(NEW YORK) — Millions of Americans rely on the Supplemental Nutrition Assistance Program, or SNAP, for benefits to supplement their grocery budget to afford nutritious foods. As of Oct. 1, the program received a much-needed boost to help meet the increased cost of living and inflation.
The program, overseen by the United States Department of Agriculture’s Food and Nutrition Service arm in accordance with the Food and Nutrition Act of 2008, adjusted the maximum allotments starting this month for the year ahead, based on the Consumer Price Index from the Bureau of Labor Statistics for June 2022.
Work eligibility requirements for the program, previously known as food stamps, were set to become more strict after President Joe Biden signed the Fiscal Responsibility Act in June.
One group specifically, able-bodied adults without dependents between ages 51-52 — labeled as ABAWDs by the agency — will now need to prove they are actively working, training or in school in order to qualify for SNAP benefits.
Work requirements expanded up to age 52 starting Oct. 1. Requirements will expand to age 54 starting in October 2024.
What’s changed with SNAP benefits and eligibility?
Starting this month, SNAP benefits are increasing by 12.5% compared to last year, as reported by Forbes Advisor.
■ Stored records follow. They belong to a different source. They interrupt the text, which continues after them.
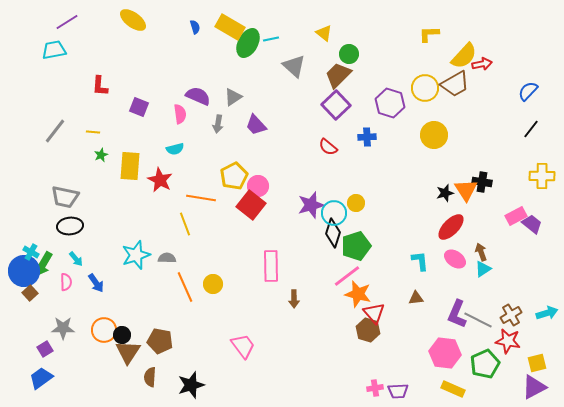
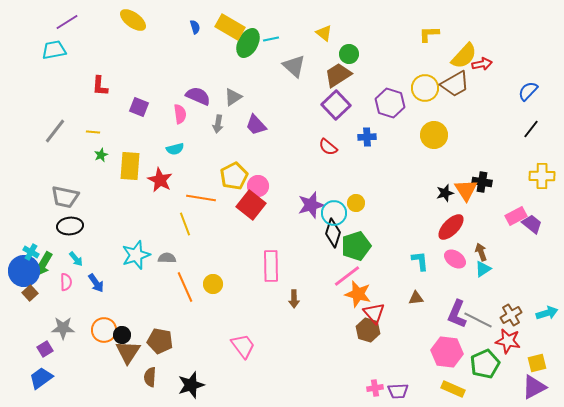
brown trapezoid at (338, 75): rotated 12 degrees clockwise
pink hexagon at (445, 353): moved 2 px right, 1 px up
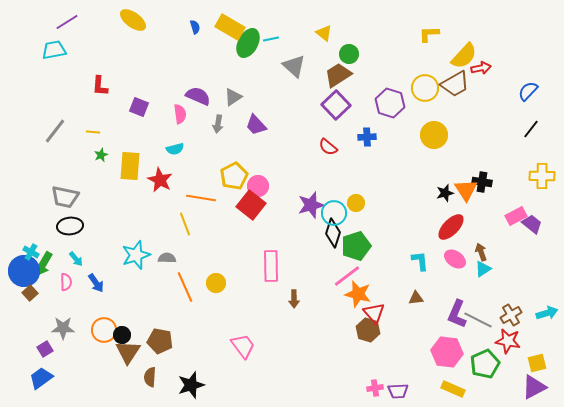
red arrow at (482, 64): moved 1 px left, 4 px down
yellow circle at (213, 284): moved 3 px right, 1 px up
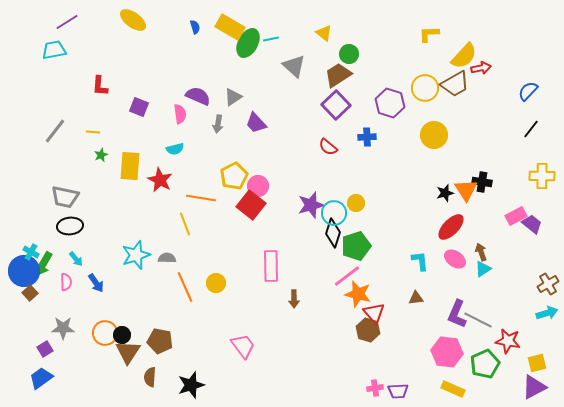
purple trapezoid at (256, 125): moved 2 px up
brown cross at (511, 315): moved 37 px right, 31 px up
orange circle at (104, 330): moved 1 px right, 3 px down
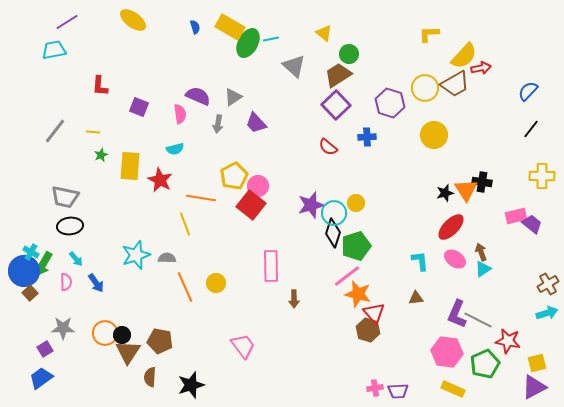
pink rectangle at (516, 216): rotated 15 degrees clockwise
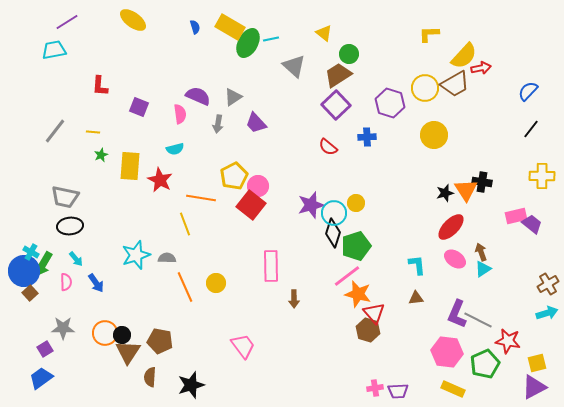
cyan L-shape at (420, 261): moved 3 px left, 4 px down
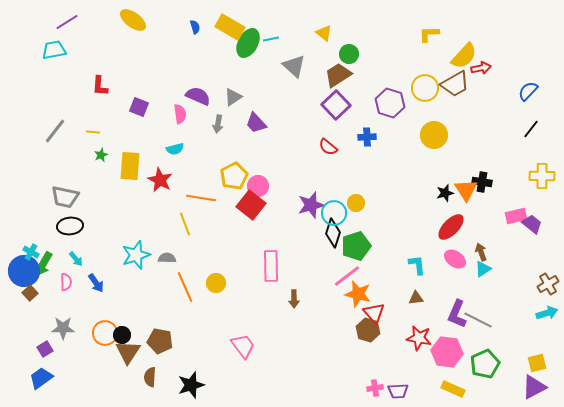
red star at (508, 341): moved 89 px left, 3 px up
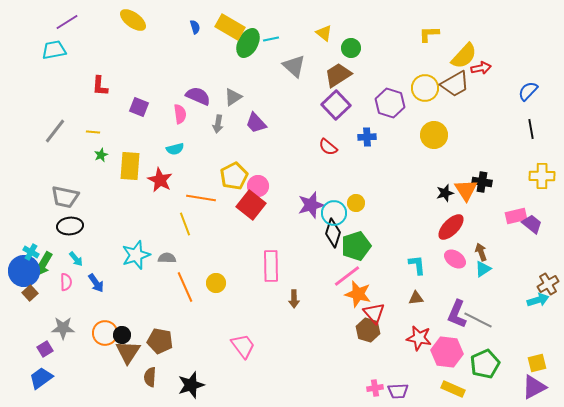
green circle at (349, 54): moved 2 px right, 6 px up
black line at (531, 129): rotated 48 degrees counterclockwise
cyan arrow at (547, 313): moved 9 px left, 13 px up
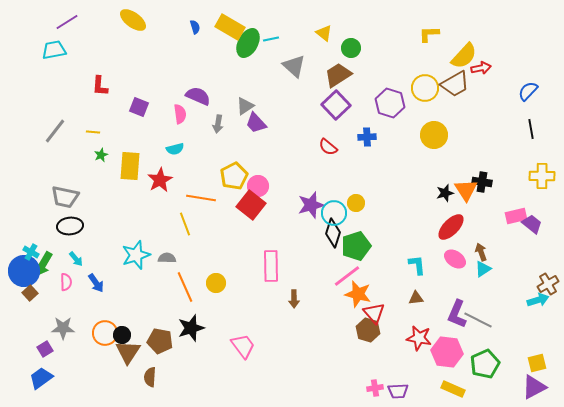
gray triangle at (233, 97): moved 12 px right, 9 px down
red star at (160, 180): rotated 15 degrees clockwise
black star at (191, 385): moved 57 px up
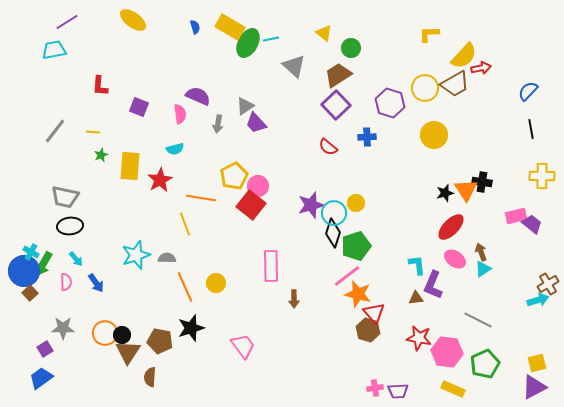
purple L-shape at (457, 314): moved 24 px left, 29 px up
According to the updates, maximum allotments have increased at various increments for the 48 contiguous states and the District of Columbia, Alaska, Guam and the U.S. Virgin Islands.
A family of four in the continental U.S. and Washington, D.C., will now be allowed a maximum of $973. Maximum allotments for a family of four in Alaska would range from $1,248 to $1,937; in Guam it would be $1,434 and in the U.S. Virgin Islands, $1,251.
The only location with a decreased maximum allotment is in Hawaii, where a family of four would now see a maximum payment of $1,759.
Additionally, the shelter cap value has increased to $672 for the 48 contiguous states and D.C.
People looking to qualify for SNAP benefits must apply in the state in which they currently live and must meet certain requirements, including resource and income limits, outlined by the USDA here.